## Dataset records
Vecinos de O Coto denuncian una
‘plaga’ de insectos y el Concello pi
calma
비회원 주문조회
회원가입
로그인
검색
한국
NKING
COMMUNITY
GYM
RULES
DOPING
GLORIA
---
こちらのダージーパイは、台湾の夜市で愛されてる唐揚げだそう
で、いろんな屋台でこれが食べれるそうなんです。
* * *
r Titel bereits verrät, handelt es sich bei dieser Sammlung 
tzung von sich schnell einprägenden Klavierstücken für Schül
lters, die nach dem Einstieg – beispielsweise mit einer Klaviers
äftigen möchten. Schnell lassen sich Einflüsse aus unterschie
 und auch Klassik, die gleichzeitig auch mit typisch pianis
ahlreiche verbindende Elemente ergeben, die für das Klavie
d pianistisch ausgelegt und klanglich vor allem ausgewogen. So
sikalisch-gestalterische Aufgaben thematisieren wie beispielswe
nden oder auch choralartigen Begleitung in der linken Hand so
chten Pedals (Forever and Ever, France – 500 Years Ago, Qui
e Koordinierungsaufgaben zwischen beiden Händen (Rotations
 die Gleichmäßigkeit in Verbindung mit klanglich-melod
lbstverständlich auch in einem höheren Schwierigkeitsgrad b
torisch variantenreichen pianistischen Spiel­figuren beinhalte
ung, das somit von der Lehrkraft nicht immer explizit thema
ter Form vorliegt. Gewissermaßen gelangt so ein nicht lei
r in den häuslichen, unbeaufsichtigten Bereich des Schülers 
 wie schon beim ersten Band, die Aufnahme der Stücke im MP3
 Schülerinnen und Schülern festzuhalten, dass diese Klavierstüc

## Your objective
Find the word "auch" in the listing and copy each line that contains it.

## Written response
 und auch Klassik, die gleichzeitig auch mit typisch pianis
nden oder auch choralartigen Begleitung in der linken Hand so
lbstverständlich auch in einem höheren Schwierigkeitsgrad b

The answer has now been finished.